Nakanishi, bebind a podium, smiles at the audience in the foreground
J Frank / The Mossy Log

Alumnus returns to LC for book talk, describes drawing inspiration from Hawai’i, environment, heritage

Poet Laurel Nakanishi ’06 read to an audience at the Frank Manor House on March 6 as part of Lewis & Clark’s spring reading series, in which the school invites published authors to read and discuss their work, field questions and in Nakanishi’s case, sign books. 

Attendance was required for members of Mary Szybist’s Poetry 201 class, who have been reading Nakanishi’s book “Ashore,” which was recently awarded the Berkshire prize from Tupelo press. Szybist introduced Nakishami in a long, somewhat perplexing speech. Szybist spoke quietly and very slowly, in a manner which left students remarking among themselves on the strangeness after the reading.

Once Nakanishi took the stage, what was being said became easier to follow. Nakanishi herself completed her undergraduate degree at LC and began with an anecdote from her first ever poetry reading, in Frank Manor House, as a senior in Szybist’s class.

“I was so nervous that I pictured myself passing out into the fireplace,” she laughed. “I could feel the heat on my back the whole time, I was shaking.” 

Nakanishi, who was born and raised on the island of O’ahu, Hawai’i, has lived in the continental U.S. and Nicaragua as well, but her work remains rooted in the landscape and culture of Hawai’i. 

American poet Campbell McGrath praised “Ashore,” stating that he hopes it beomes required reading for poets.

“Compassion for human suffering, profound engagement with the natural world, humility in the face of the sacred: these are the hallmarks of ‘Ashore’, a document of lyrical witness steeped in the language, history and mythology of her native Hawaii,” McGrath said.

Standing in front of the fireplace at Frank Manor house, Nakanishi spoke with the soft, open A’s of a Hawaiian accent, taking me back to the trips of my youth, visiting my birthplace — the warm strength of the islands’ cultural ideals of generosity, respect and connection to nature.

Her poetry, too, had a quiet strength.

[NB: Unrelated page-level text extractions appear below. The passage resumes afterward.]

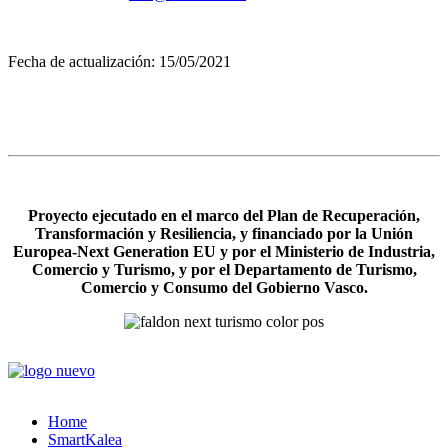
Fecha de actualización: 15/05/2021
Proyecto ejecutado en el marco del Plan de Recuperación,
Transformación y Resiliencia, y financiado por la Unión
Europea-Next Generation EU y por el Ministerio de Industria,
Comercio y Turismo, y por el Departamento de Turismo,
Comercio y Consumo del Gobierno Vasco.
Home
SmartKalea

With a few lines, she evoked sweeping landscapes and portraits of generations while looking with striking honesty and straightforwardness into the daily existence of their inhabitants. Her verses demystified Hawai’i, turning it into a living, breathing place of schoolchildren and hot asphalt, anxieties and desires.

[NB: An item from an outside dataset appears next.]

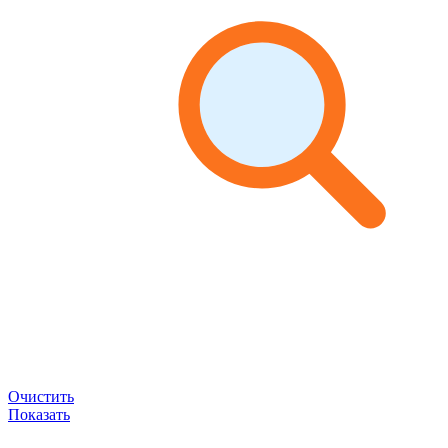
Очистить
Показать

After sampling from “Ashore”, Nakanishi read some unpublished poems from her current manuscript. Since giving birth to her first child, she said, she has found herself writing nothing but “sappy love poems.” She was warned throughout graduate school to steer clear of sentimentalism, but with the birth of her son she decided to embrace the sappiness. 

Nakanishi contrasted personal sentiments with descriptions of modern climate change horrors and environmental disaster. These anxieties about the world’s future, she explained, had come to the forefront of her mind as a mother and became intertwined with her love for her son.

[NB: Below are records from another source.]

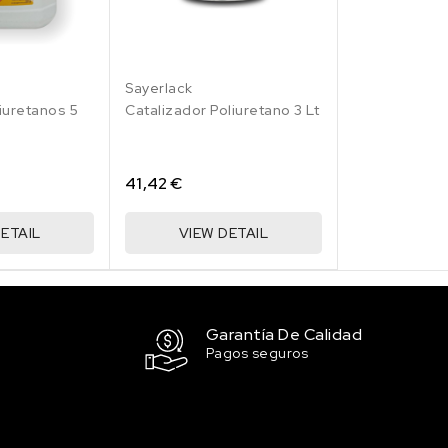
Sayerlack
iuretanos 5
Catalizador Poliuretano 3 Lt
41,42 €
ETAIL
VIEW DETAIL
Garantía De Calidad
Pagos seguros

Finally, Nakanishi answered a few questions from the audience, many of which were related to format. She makes use of blank space in different ways, she said, to evoke imagery and associations related to her subject.

Letting the lines of Nakanishi’s poetry wash over me like waves on the shore, and hearing her thought process about each piece, was an enriching way to spend a Monday evening.